La contamination de l’eau de consommation reste la principale préoccupation du ministère du commerce et des acteurs du secteur. De nouvelles révélations confortent la thèse que ce secteur est en proie à un désordre généralisé.
L’entrepreneur Gaël Pinson, ancien chef pompier de l’aéroport international Toussaint Louverture, tire la sonnette d’alarme révélant que des bouteilles et sachets d’eau de consommation sont réfrigérés dans des installations mortuaires. Des morgues sont utilisées par des personnes sans scrupules pour produire de la glace et de l’eau glacée et ceci depuis plusieurs années. Une telle pratique constitue un véritable problème de santé publique puisque la possibilité de contamination de l’eau par les cadavres en décomposition reste élevée.
De nombreux spécialistes s’interrogent sur les capacités de certaines compagnies à produire de la glace à grande échelle alors que le délestage de l’énergie électrique est la norme dans la région métropolitaine de Port-au-Prince.

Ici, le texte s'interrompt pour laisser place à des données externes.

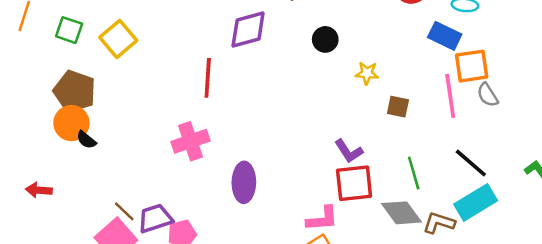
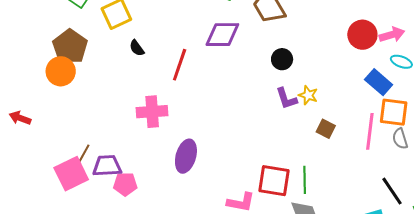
black semicircle: (86, 140) -> (137, 48), moved
purple L-shape: (349, 151) -> (286, 99), moved
black line: (471, 163) -> (392, 191), moved
green line: (414, 173) -> (305, 180), moved
brown line: (124, 211) -> (84, 154), turned 60

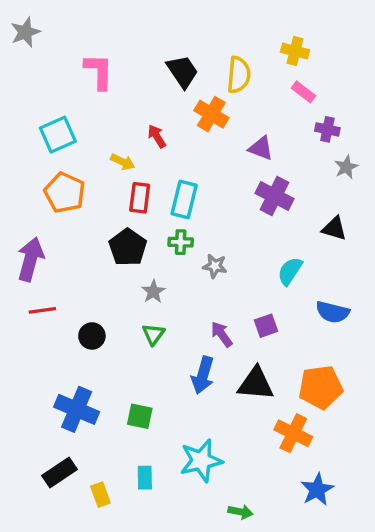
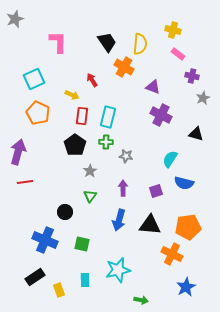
blue semicircle: (333, 312) -> (184, 183), moved
purple arrow: (222, 334) -> (123, 188), moved, turned 35
black circle: (92, 336) -> (65, 212), moved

L’eau contaminée cause des pathologies
Cet épineux dossier suscite les réactions d’autres acteurs dont ceux du secteur sanitaire. Docteure Marie Antoinette Gauthier fait état d’une hausse des cas de H. Pilori. Elle confirme que de nombreux internistes ont noté cette hausse inquiétante au cours des derniers mois. À son avis la contamination de l’eau de consommation par les matières fécales est la cause de l’infection de la bactérie hélico bacter pilori. Elle prévient que la maladie peut dégénérer au bout d’une dizaine d’années en cancer de l’estomac.
En outre la spécialiste juge que l’eau commercialisée par les kiosques est dépourvue des oligo-éléments indispensables à une bonne santé.
Des éléments tels le fer, l’iode, le calcium, le phosphore ont été enlevés lors du processus de traitement.
Interrogée sur la possibilité d’ajouter du chlore ou de faire bouillir l’eau, docteure Gauthier émet des réserves faisant valoir qu’il faut ajouter les éléments selon un dosage précis.
Elle presse les instances en charge de surveiller l’innocuité de l’eau à s’acquitter de leur tâche rappelant que le laboratoire national et celui de Tamarinier, à Damien, ont la capacité de réaliser les analyses chimiques, physiques et bactériologiques.
Toutefois le laboratoire Tamarinier est dysfonctionnel en raison de l’extension des gangs dans la zone.
Lors d’une réunion hier les responsables de la Direction du Contrôle de la Qualité et de la Protection du Consommateur (DCQPC) ont accordé un délai de trois semaines aux compagnies et aux kiosques pour se conformer aux normes du secteur de l’eau potable. L’une des premières exigences concerne l’enregistrement et la certification par le ministère du commerce. De plus les entreprises doivent disposer des certificats de d’analyse devant être soumis aux autorités sanitaires.
En ce qui a trait aux kiosques il est nécessaire s’assurer du nettoyage et de la désinfection des citernes ainsi que de la traçabilité du fournisseur.